There are multiple reasons why serving less meat is beneficial to a health care system, with many of them pointed out in an article in Greenhealth’s summer 2017 issue that featured an interview (p. 22) with Cooley Dickinson’s Executive Chef Gary Weiss.

 

Executive Chef Gary Weiss
Executive Chef Gary Weiss showcases his signature blended beef burger.

Weiss and the CDH food services staff, along with more than 40 other health care facilities, recently participated in a survey by Healthcare Without Harm on who was serving “blended burgers,” a typically beef/mushroom hybrid product designed to reduce the use of meat in hospitals and other large-scale facilities.

Weiss describes the worthy if stealthy goal of creating meat dishes that incorporate 40% non-meat ingredients (typically mushrooms for a beef-blend substitute) that taste just as good if not better than the 100% meat versions, and add extra perks like fiber and B vitamins, less fat and less sodium.

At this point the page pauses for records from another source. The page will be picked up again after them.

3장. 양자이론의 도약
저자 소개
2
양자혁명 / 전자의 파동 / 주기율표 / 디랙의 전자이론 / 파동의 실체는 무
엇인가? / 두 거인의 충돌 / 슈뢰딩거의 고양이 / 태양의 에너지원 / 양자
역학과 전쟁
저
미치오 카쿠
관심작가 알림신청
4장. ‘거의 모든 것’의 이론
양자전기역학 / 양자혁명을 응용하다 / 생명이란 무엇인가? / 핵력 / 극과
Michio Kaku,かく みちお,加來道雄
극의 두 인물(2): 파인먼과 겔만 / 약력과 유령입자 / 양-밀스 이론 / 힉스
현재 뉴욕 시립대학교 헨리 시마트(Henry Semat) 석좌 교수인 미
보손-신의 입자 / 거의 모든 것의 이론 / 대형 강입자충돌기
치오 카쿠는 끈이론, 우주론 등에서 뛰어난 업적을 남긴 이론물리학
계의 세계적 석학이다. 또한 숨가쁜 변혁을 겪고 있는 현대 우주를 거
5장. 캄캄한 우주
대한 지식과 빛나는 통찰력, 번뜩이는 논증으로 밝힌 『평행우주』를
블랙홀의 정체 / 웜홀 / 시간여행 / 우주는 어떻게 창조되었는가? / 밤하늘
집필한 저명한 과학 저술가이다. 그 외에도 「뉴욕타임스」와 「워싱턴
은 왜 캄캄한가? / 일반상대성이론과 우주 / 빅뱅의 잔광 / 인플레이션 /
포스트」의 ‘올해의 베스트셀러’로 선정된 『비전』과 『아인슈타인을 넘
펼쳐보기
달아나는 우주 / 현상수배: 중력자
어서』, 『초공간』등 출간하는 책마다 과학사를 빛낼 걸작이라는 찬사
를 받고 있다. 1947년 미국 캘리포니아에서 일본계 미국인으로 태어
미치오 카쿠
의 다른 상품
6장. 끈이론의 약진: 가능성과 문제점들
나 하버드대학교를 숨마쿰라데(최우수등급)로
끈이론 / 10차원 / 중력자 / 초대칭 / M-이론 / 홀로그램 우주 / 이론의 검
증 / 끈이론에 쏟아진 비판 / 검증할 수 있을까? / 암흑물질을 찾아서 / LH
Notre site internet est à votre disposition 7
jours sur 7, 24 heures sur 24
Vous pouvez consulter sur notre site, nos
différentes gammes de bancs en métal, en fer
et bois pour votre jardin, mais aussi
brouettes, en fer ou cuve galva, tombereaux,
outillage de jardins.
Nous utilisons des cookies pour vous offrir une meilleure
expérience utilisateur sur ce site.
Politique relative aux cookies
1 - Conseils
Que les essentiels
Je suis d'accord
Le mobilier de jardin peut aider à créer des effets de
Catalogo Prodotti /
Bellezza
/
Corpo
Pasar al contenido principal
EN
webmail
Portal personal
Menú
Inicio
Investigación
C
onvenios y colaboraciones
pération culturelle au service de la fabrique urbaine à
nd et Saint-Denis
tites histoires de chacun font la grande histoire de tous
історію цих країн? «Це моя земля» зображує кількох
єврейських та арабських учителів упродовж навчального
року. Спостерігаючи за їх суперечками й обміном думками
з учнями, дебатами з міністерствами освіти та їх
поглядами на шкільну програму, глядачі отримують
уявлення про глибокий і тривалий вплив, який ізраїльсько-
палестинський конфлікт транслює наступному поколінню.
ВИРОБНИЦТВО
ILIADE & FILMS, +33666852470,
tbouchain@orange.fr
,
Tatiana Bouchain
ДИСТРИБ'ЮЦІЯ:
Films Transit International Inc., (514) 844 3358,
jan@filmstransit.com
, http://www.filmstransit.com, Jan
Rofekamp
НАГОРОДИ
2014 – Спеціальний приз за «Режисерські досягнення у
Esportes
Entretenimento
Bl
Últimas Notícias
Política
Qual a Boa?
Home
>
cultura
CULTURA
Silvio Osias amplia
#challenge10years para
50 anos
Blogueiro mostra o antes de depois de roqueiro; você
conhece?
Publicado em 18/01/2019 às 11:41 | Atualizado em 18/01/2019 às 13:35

The cost savings of using less meat can add up quickly as well, and even actually allow for funds to be funneled to better-quality, locally-sourced meat to make up the remaining 60% of those burgers. Last but not least, reducing meat use on something like a hospital scale does a big favor for the earth and everyone living on it.

From the article:
Reducing the amount of meat served is one of the most powerful measures that food service departments can take to reduce climate impact. Substituting one burger with a blended burger every week for a year saves 17,000 gallons of water and 138 pounds of methane, an impact equal to driving 3,750 miles.

Delivering Healthier Health Care  
Weiss believes all of these positive impacts are not only well worth aspiring to but eminently achievable, and that targeting them as goals is right in line with Cooley Dickinson’s values for delivering healthier health care and acting like responsible citizens of the community and of the planet. And it’s not at the expense of taste, either.

“Anytime we can help people, help their health, and help the environment, we’re working with the Cooley values,” Weiss said. “We try to exemplify those values, try to be a leader, to help show people how they can do it and still get the feeling of eating a burger-not be missing something.”